Exercise goal =
Find the word "Firenze" in the listing. Copy out each line where it occurs.

Exercise inputs section start

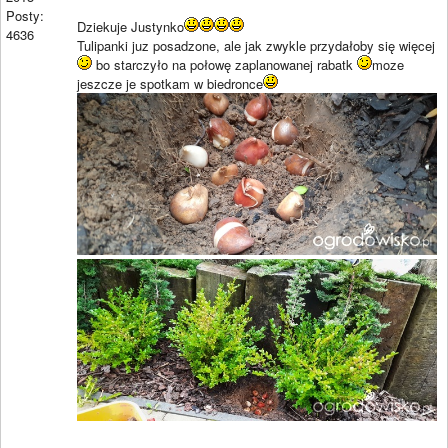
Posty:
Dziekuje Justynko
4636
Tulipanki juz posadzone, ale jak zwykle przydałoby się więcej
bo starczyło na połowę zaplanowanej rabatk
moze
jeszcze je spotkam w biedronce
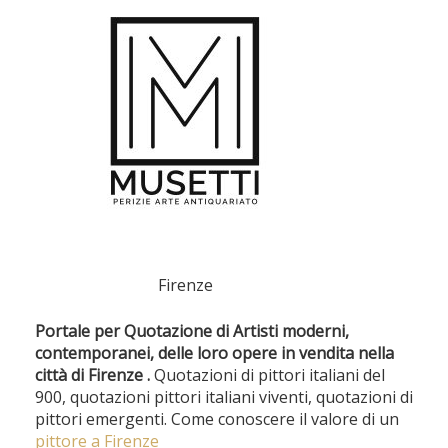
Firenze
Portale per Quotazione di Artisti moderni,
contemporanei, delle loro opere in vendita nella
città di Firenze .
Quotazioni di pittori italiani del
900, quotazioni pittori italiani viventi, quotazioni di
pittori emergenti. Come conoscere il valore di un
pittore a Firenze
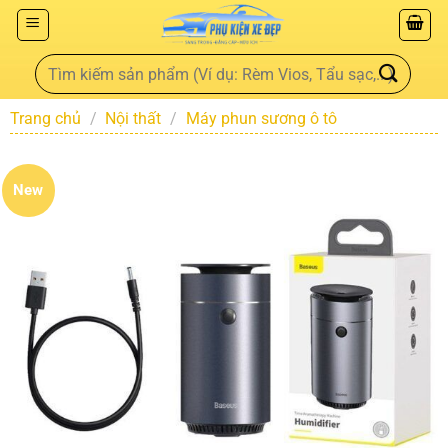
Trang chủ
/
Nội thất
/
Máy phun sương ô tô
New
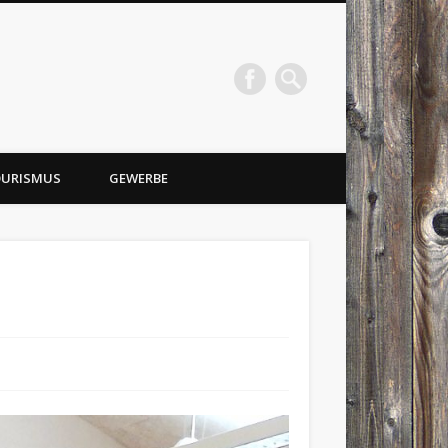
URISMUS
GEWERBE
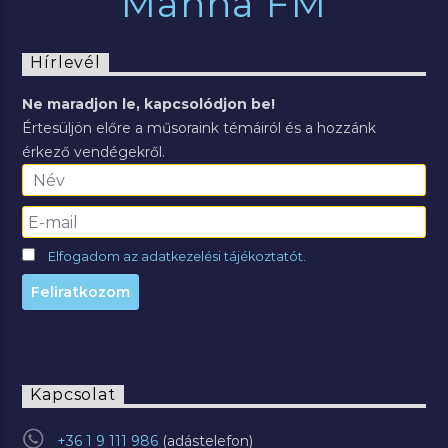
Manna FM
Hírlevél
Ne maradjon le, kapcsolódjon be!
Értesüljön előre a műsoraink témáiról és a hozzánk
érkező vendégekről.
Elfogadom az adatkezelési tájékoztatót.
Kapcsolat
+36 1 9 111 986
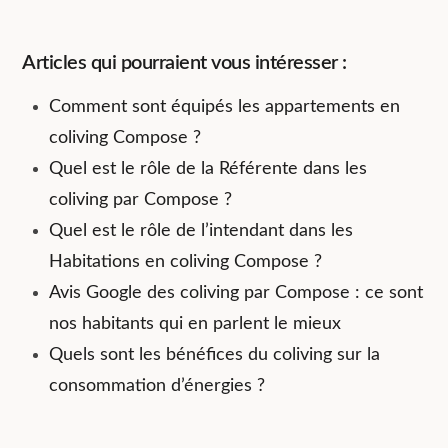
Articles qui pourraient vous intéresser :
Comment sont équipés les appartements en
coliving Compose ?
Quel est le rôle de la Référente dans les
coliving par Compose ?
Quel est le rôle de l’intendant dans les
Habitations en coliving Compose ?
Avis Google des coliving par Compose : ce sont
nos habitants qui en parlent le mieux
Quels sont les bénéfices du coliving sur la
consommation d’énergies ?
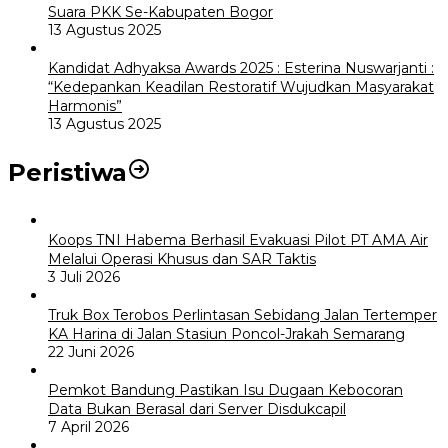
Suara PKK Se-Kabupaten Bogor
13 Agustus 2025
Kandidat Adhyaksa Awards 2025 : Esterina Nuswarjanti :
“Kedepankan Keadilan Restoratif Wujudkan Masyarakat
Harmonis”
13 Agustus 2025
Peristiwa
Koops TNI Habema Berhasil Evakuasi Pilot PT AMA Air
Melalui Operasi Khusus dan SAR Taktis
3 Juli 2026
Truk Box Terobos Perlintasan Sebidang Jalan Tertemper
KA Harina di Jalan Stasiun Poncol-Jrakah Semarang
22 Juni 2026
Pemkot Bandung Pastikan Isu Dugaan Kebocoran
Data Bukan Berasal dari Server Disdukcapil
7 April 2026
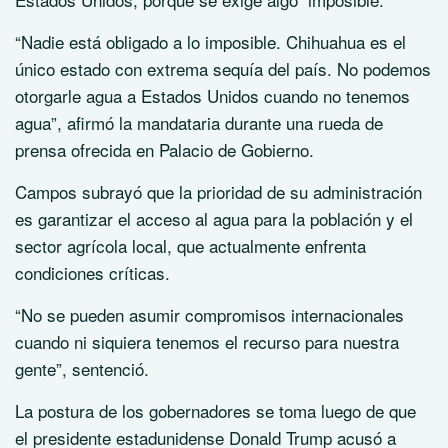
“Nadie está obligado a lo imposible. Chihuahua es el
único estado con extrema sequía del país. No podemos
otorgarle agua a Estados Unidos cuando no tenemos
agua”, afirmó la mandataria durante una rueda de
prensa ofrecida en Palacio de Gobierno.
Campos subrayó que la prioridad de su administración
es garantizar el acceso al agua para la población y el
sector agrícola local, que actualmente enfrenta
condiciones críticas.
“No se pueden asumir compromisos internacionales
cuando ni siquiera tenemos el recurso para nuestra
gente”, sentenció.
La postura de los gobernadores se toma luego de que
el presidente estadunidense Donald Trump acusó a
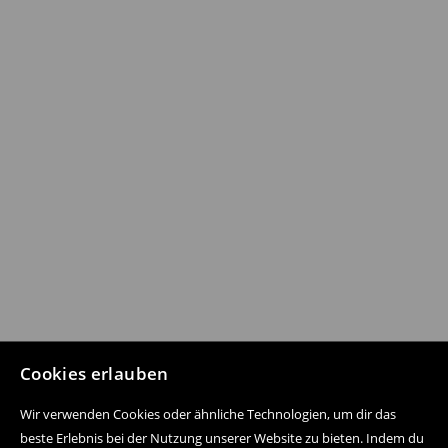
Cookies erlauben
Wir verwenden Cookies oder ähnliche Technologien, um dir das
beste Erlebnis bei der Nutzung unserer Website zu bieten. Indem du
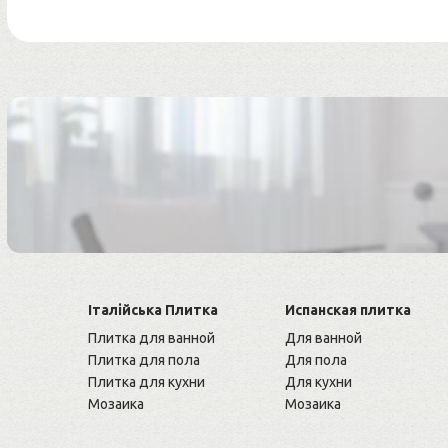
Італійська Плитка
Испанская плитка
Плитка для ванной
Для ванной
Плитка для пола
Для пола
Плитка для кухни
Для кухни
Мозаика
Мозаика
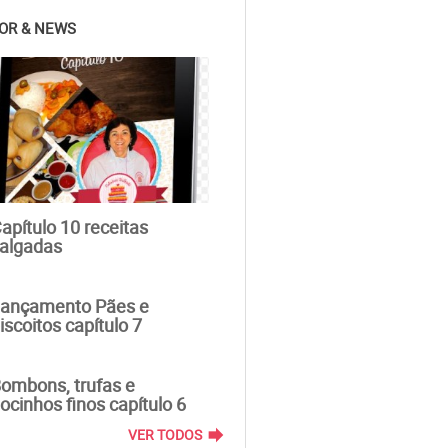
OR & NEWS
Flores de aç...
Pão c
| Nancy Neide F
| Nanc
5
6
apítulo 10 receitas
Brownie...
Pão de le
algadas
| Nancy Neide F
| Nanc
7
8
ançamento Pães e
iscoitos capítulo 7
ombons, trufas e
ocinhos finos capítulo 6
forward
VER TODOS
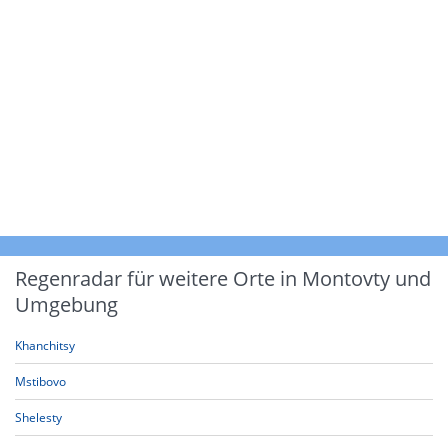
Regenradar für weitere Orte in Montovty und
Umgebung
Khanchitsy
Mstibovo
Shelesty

Exercise inputs section end

Solution for this exercise =
Firenze
città di Firenze .
pittore a Firenze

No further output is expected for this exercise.